Traumatic experiences affect the heart and soul of our bodies. That hurt can extrapolate into our relationships with loved ones and affect our connections with them. While it is natural to avoid human interaction after a trauma, it is the very thing that we need, and our loved ones are one of our best resources.

Trauma survivors tend to go through a thought process that is not helpful to their situation. Robyn E. Brickel suggests asking yourself the following questions to see if you may be in a downward spiral.

  • “Do you have the temptation to hunker down and handle it yourself?

  • Do you feel like nobody will get it?

  • Do you feel ashamed or weak—like you don’t deserve support or compassion?

  • Is there a self-protector part inside you who says: “I’m going to withdraw and stay safe so you don’t hurt me”?

  • Do you feel like you are supposed to just deal with it yourself?”

If these questions resonate with you, please know that none of them are true. There are people who will understand you and help you as you heal, starting with those close to us.


Trauma survivors have good days and bad days. On the bad days, you may not feel like doing normal tasks and find yourself feeling a little short-fused. You also deal with triggers that can set your emotions into a whirl. Perhaps you are having a good day and you see something that reminds you of your experience and it sends you into a fog. These reactions can make you worry that your partner will not want to deal with your irritability and unstable emotions.

Let's talk about some things that can help you in your relationships after trauma. Understanding and accepting that bad days will happen is key. When those days crop up, communicate with your partner that you are having a bad day so they are aware and may show more empathy.

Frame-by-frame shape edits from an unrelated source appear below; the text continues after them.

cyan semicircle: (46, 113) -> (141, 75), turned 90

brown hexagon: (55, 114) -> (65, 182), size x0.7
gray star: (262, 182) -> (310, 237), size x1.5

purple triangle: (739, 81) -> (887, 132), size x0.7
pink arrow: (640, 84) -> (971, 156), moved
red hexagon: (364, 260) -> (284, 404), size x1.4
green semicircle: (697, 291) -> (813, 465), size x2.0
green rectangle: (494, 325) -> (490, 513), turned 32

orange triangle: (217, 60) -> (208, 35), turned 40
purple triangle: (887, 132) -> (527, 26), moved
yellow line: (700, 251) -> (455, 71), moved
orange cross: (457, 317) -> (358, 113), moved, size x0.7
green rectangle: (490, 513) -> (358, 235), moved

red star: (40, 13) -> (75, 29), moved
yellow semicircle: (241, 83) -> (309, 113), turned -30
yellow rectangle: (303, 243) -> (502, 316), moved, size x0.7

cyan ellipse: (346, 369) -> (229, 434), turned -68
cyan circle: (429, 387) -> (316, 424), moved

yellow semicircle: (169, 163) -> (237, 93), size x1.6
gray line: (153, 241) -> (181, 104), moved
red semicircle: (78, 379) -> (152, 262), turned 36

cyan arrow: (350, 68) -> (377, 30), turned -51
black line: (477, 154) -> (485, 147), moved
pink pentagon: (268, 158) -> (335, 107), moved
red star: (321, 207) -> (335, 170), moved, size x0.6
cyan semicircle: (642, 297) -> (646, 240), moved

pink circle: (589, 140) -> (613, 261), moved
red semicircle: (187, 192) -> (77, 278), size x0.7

Try soothing techniques to calm yourself. Focus on your senses instead of the irrational thoughts that are going through your head. Go for a walk and try to notice small details, like the colors of a bird or how the wind feels on your face.

Some have found the 5-4-3-2-1 method to be helpful. This is where you recognize 5 things you can see, 4 things you can feel, 3 things you can hear, 2 things you can smell, and 1 thing you can taste.

Next is knowing your triggers. As you learn what they are it becomes easier to jump out in front of them and prevent yourself from succumbing to them. Also sharing your triggers with your partner can be helpful so they can help you avoid them.

Healthy relationships are key to our healing journey. Take the leap and be open with your partner about your experience. Help them to understand what you are going through so they are more equipped to support you. Have compassion for yourself as you would have for others that might experience what you have been through. Take a deep breath and know that you are loved.